Problem requirements:
Print, in exact form, the lines below from the one containing "Twitter ile Paylaş" through the one containing "ler mais...", and omit all others.

Extracted entries:

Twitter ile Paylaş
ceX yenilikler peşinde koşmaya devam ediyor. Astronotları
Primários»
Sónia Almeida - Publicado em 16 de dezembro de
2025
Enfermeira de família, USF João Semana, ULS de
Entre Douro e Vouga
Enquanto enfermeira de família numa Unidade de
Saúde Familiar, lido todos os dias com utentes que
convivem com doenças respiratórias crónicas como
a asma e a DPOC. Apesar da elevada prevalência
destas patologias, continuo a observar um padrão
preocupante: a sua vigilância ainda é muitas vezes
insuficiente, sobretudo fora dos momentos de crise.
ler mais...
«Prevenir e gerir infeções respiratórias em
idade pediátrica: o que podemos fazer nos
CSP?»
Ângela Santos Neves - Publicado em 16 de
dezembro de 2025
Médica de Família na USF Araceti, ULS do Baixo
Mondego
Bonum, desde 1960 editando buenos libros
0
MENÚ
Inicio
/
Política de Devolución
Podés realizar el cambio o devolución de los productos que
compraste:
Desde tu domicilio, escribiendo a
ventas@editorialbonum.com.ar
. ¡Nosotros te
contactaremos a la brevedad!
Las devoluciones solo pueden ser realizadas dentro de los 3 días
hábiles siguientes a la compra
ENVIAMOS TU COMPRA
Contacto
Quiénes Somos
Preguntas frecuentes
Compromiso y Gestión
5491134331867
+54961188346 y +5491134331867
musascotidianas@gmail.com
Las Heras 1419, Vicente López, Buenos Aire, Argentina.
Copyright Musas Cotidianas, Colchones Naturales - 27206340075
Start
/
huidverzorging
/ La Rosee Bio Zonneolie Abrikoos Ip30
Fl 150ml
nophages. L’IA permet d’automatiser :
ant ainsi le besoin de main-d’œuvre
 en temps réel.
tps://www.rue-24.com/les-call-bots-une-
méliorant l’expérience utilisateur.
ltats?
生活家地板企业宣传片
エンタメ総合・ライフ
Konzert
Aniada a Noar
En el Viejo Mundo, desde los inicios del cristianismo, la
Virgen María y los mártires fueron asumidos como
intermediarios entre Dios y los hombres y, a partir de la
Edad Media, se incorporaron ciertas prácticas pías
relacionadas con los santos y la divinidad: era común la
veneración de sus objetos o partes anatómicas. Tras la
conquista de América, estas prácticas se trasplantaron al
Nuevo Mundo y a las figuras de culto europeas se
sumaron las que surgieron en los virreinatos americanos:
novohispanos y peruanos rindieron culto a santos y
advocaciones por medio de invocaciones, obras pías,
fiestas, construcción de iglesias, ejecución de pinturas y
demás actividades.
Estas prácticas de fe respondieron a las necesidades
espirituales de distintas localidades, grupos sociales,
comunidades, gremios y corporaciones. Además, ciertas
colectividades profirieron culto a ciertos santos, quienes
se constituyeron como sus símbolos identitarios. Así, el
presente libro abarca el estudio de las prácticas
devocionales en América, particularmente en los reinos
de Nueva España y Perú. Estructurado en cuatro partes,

* * *

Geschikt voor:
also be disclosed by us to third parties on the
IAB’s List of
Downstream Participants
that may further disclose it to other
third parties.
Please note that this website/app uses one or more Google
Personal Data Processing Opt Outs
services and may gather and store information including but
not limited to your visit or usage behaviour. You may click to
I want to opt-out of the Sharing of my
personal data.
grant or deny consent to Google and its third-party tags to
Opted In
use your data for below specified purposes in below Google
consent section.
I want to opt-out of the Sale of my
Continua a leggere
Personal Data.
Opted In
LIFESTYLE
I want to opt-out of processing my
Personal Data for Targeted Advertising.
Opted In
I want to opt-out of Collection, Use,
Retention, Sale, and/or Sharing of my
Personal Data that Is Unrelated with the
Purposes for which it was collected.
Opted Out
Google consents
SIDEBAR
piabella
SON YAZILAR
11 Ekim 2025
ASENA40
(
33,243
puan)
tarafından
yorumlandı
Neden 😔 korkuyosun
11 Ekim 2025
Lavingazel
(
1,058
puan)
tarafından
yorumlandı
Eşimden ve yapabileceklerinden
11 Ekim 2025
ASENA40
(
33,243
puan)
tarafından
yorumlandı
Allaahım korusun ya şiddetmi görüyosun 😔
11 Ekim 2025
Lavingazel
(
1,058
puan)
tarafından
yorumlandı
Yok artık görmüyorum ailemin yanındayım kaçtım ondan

---

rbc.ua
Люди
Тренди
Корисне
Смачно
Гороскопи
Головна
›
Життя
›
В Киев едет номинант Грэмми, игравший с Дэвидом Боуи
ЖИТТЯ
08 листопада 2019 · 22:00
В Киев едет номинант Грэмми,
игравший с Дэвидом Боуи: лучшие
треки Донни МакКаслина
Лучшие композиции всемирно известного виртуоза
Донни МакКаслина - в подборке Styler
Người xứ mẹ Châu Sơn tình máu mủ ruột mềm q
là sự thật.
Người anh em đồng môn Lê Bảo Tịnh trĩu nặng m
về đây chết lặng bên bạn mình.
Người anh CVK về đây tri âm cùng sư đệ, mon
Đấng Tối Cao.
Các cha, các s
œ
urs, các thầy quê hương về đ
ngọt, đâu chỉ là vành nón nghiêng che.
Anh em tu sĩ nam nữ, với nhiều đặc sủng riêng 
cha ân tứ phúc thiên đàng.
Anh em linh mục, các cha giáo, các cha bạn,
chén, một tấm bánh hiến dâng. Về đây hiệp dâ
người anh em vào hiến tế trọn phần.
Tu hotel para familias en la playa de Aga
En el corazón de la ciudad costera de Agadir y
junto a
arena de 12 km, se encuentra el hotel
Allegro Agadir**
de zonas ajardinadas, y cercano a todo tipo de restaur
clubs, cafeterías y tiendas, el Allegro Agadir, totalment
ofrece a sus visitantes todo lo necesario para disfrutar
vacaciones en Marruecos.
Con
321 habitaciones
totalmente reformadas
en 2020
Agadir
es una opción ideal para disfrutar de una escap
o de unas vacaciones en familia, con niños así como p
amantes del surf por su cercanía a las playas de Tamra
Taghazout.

Output for this task:
Twitter ile Paylaş
ceX yenilikler peşinde koşmaya devam ediyor. Astronotları
Primários»
Sónia Almeida - Publicado em 16 de dezembro de
2025
Enfermeira de família, USF João Semana, ULS de
Entre Douro e Vouga
Enquanto enfermeira de família numa Unidade de
Saúde Familiar, lido todos os dias com utentes que
convivem com doenças respiratórias crónicas como
a asma e a DPOC. Apesar da elevada prevalência
destas patologias, continuo a observar um padrão
preocupante: a sua vigilância ainda é muitas vezes
insuficiente, sobretudo fora dos momentos de crise.
ler mais...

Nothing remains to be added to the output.